How much vocabulary do you need to read French literature novels? Do some novels contain a lot more vocabulary than others, thus making them harder to read? Let’s look into this by counting the different vocabulary terms in 3 French novels. We will consider 3 well known French novels, ‘La Bête humaine’ by Zola, ‘Madame Bovary’ by Flaubert, and ‘Les liaisons dangereuses’ by de Laclos.
Counting vocabulary sounds simple: you just write a computer program to count all the different words in a novel, right? Actually, it is a bit more complicated than that. Often, we will encounter the same vocabulary word but under different forms. For example the singular and plural form of a noun , (such as baguette and baguettes) should really be counted as a single vocabulary word in the case where they both appear in a novel. Also the different conjugated forms of a same verb should count as a single vocabulary word. Finally in French adjectives take on different forms depending on whether the noun they describe is singular, plural, masculine or feminine. If several forms of a same adjective appear in a novel (such as joli, jolie, jolis, jolies) we want to count them as a single vocabulary word.
We see that ‘Les liaisons dangeureuses’ is the longest of the 3 novels by word count, but it contains less vocabulary than the two others. In contrast, ‘Madame Bovary’ is the shortest of the 3 novels by word count, but it contains by far the most vocabulary. Perhaps this means that ‘Madame Bovary’ may be better suited to a very advanced learner of French, while the other two novels in our list might be more approachable for intermediate learner of French. We all know that reading a novel in a foreign language becomes less fun when one is constantly having to lookup the definition of words.
Let’s have a look at the overlaps in vocabulary between the three novels:
There are 1833 vocabulary words which are common to all 3 novels. Unsurprisingly, these common words include pronouns (je, tu, nous, vous), as well as common nouns (victoire, mensonge, plaisanterie, lumière, préoccupation) and many common verbs such as: plaisanter plaindre, souhaiter, réclamer, déshabiller, écrire, séduire, cacher, éclairer, entreprendre.
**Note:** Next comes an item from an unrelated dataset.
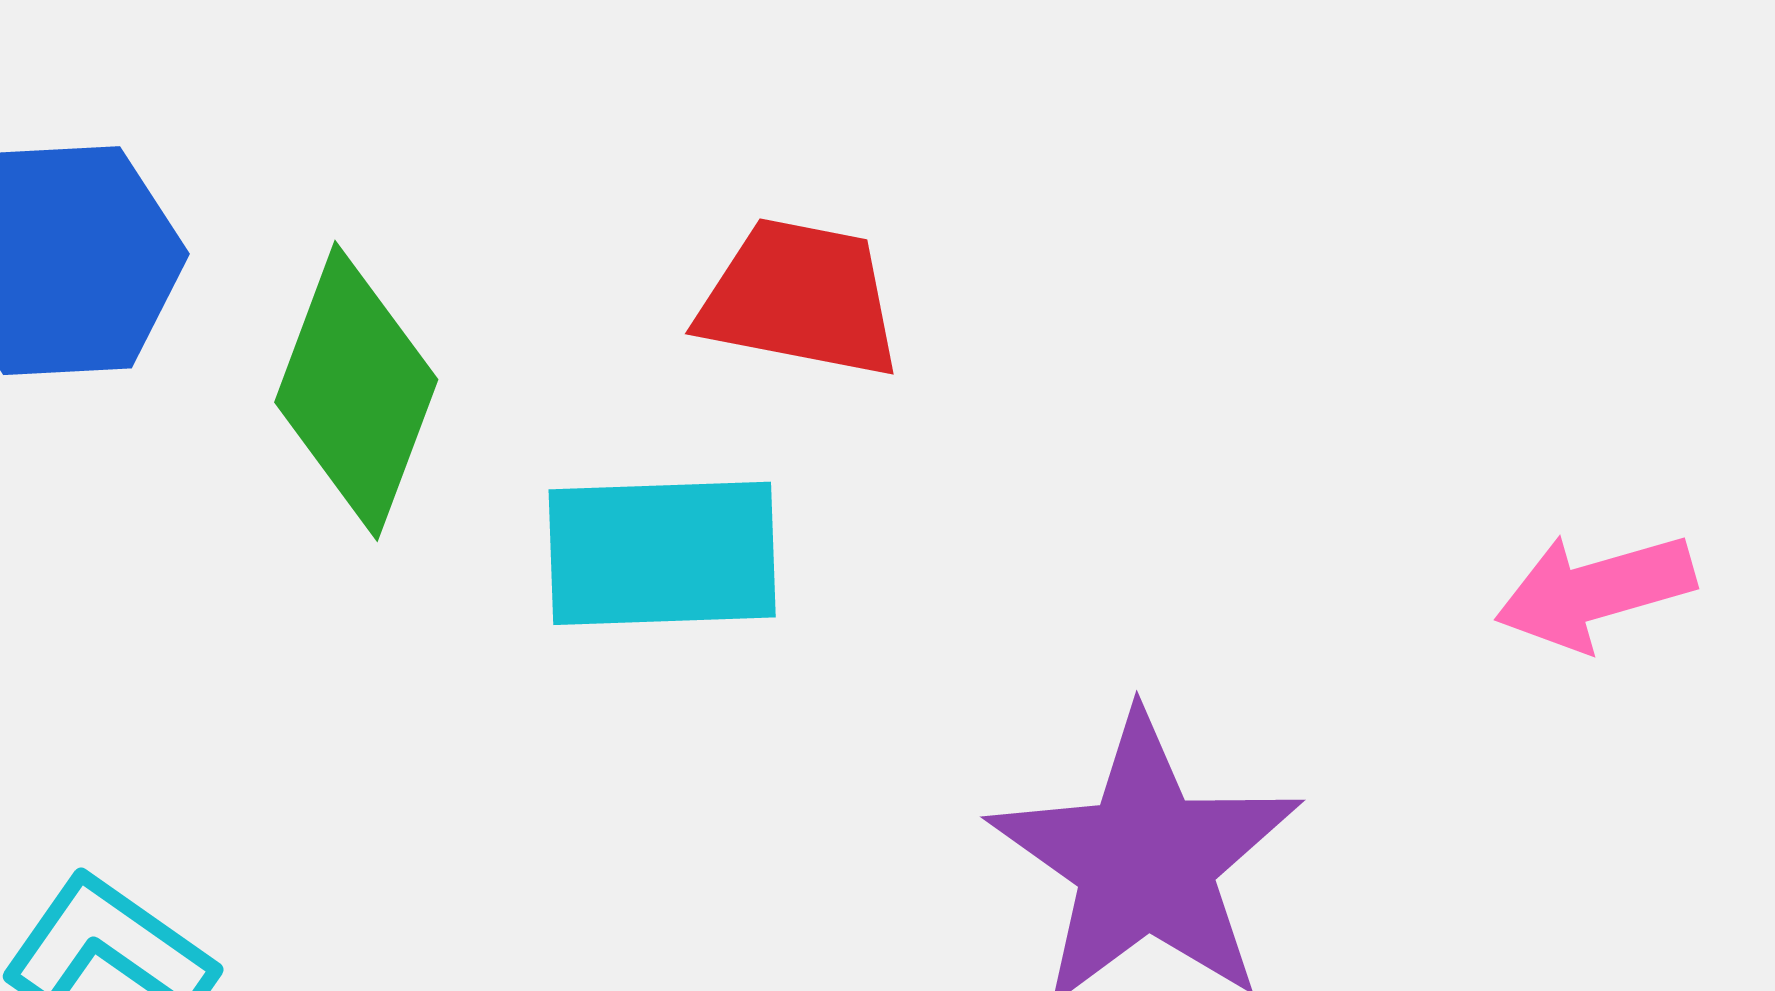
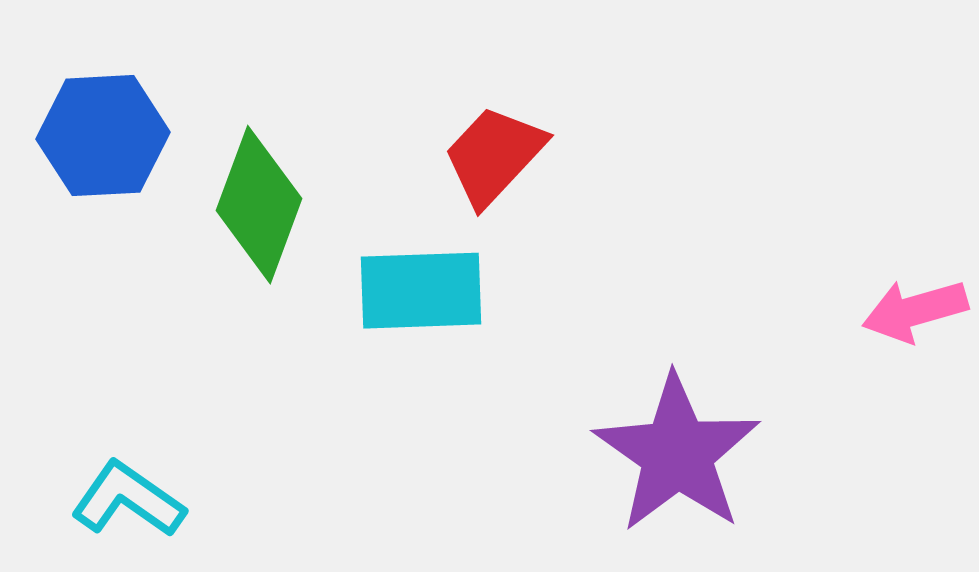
red trapezoid: (800, 298) -> (494, 156), turned -58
There are 1292 vocabulary words which are found in ‘la Bête humaine’ but not in the other two novels. These include: docilité, griffe, endiablé, effréné, wagon
There are 908 vocabulary words which are in ‘Les liaisons dangeureuses’ and not in the other two novels. These include: apens, laurier, déshonneur, déplorable, indisposition
Finally there a full 2443 vocabulary words which are in ‘Madame Bovary’ and not in the other two novels. Some of these words are quite uncommon and would be difficult even for many native French speakers. For example:
But not all these 2443 word are rare and difficult, many are actually simple words that simply happen not to be present in the other two novels. For example: écharpe, rhum, cathédrale, orgue, serviette.
In case you are wondering if the publication dates has something to do with all this, here they are: both ‘La Bête humaine’ and ‘Madame Bovary’ are 19th century novels published respectively in 1890 and 1856. The third novel ‘Les liaisons dangereuses’ is an 18th century novel published in 1782. It would appear that the publication dates don’t play a role in the vocabulary differences which we have observed.
Part of the difficulty in reading literature, particularly when it is read in a foreign language, comes from the vocabulary. Looking up vocabulary words breaks the flow of reading, thus often reducing the enjoyment the reader gets from the novel. We have seen that the amount of vocabulary varies significantly between classic French novels. While it is always nice to learn new vocabulary, one should keep in mind that for the purpose of reading enjoyment it is best to choose novels for which one does not have to lookup too many word definitions.